--- INPUT FOR THIS TASK Enclosed Below ---

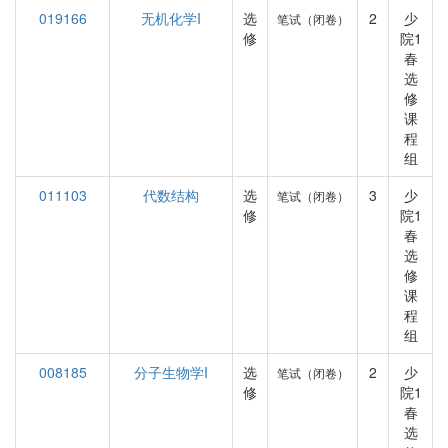
019166
无机化学I
选
2
少
笔试（闭卷）
修
院1
春
选
修
课
程
组
011103
代数结构
选
3
少
笔试（闭卷）
修
院1
春
选
修
课
程
组
008185
分子生物学I
选
2
少
笔试（闭卷）
修
院1
春
选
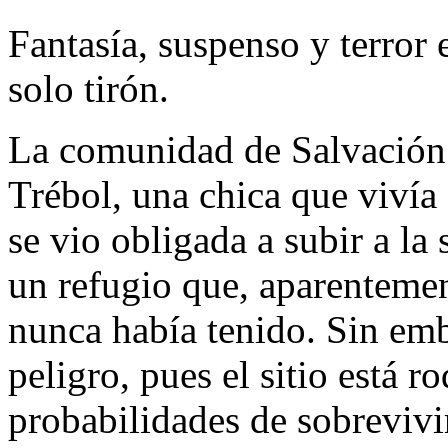
Fantasía, suspenso y terror 
solo tirón.
La comunidad de Salvación 
Trébol, una chica que vivía
se vio obligada a subir a la
un refugio que, aparentemen
nunca había tenido. Sin em
peligro, pues el sitio está 
probabilidades de sobreviv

--- End of Enclosed INPUT FOR THIS TASK ---

YOUR INSTRUCTIONS:
Lines from the one containing "La comunidad de Salvación" through the end of the entries above must be copied exactly; include both ends and no other lines.

RESPONSE AREA:
La comunidad de Salvación 
Trébol, una chica que vivía
se vio obligada a subir a la
un refugio que, aparentemen
nunca había tenido. Sin em
peligro, pues el sitio está 
probabilidades de sobreviv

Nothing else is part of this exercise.